■ **WORK INSTRUCTIONS**
Please give the number of lines in the entries below that hold "Qatar", with no other words.

[[ STORED DATA open ]]

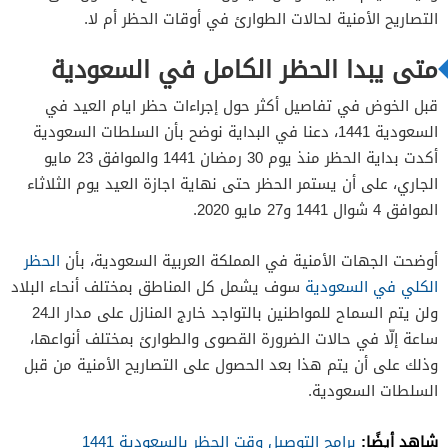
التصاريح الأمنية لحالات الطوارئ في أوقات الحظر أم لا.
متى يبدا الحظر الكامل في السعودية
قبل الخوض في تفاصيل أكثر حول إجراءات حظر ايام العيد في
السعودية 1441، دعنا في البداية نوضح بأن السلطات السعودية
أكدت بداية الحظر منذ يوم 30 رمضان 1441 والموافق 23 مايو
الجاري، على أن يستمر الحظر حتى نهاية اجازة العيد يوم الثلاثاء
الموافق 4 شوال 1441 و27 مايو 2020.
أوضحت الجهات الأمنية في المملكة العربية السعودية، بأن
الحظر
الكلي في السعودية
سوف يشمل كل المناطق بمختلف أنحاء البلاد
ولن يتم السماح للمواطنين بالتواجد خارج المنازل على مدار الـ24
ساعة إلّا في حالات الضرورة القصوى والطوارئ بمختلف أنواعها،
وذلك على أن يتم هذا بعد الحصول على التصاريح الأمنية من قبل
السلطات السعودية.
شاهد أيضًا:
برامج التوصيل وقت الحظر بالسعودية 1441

[[ STORED DATA closed ]]
[[ STORED DATA open ]]

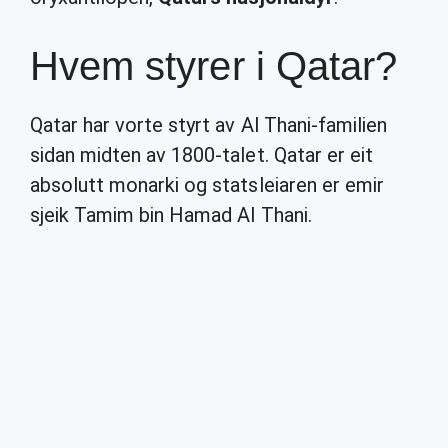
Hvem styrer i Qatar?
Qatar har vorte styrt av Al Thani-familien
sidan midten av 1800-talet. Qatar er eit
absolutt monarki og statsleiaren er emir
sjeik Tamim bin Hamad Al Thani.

[[ STORED DATA closed ]]

■ **TASK ANSWER**
3